Many Allied soldiers found it confusing to spend the last days of the war fighting children. A British Bren-gunner firing into a house defended by Hitler Jugend trained his weapon on a side door from which it was plain that, sooner or later, the cornered defenders would try to escape. A few minutes later, a figure dashed out. After a burst of Bren fire, the German fell writhing and screaming in the midst of the street. As the British soldier pressed the trigger again, he glimpsed the face of a young boy, who slumped in death. “His features have been printed on my mind ever since,” said the infantryman. “I have always asked myself: if I hadn’t fired the second burst, might that boy have lived to grow into a decent man?”

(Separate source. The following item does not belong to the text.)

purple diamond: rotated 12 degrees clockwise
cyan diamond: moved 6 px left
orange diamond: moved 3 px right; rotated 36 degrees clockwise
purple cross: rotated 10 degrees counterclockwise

“The fourteen-year-olds were very dangerous, because they possessed no sense of adult behaviour,” said Major Bill Deedes. “They might produce a grenade they had hidden, and throw it after being taken prisoner.” Private Walter Brown and his platoon of the U.S. 90th Division were sickened to find that they had shot ten of a group of fifteen German boys firing on them from a mountainside near the Czech border: “we felt like butchers, and yet those bullets would have killed us as dead as those of any SS soldier.” A young captive tossed a “potato masher” grenade at the colonel of the Scots Greys on 2 May. The British officer shot him with his pistol. “The rules of war got very fractured in the last phase—we lost three officers to these child soldiers,” said Deedes. “Until then, the courtesies had still obtained. But we ceased to extend them to the Hitler Jugend. I became almost more nervous and jumpy than I had been in Normandy. Here one was facing the odd German who would just stay and pick off a couple of one’s men not as part of any military plan or organized defence, but on his own initiative. The war became much less formalized and organized, and in some ways more dangerous as a result.”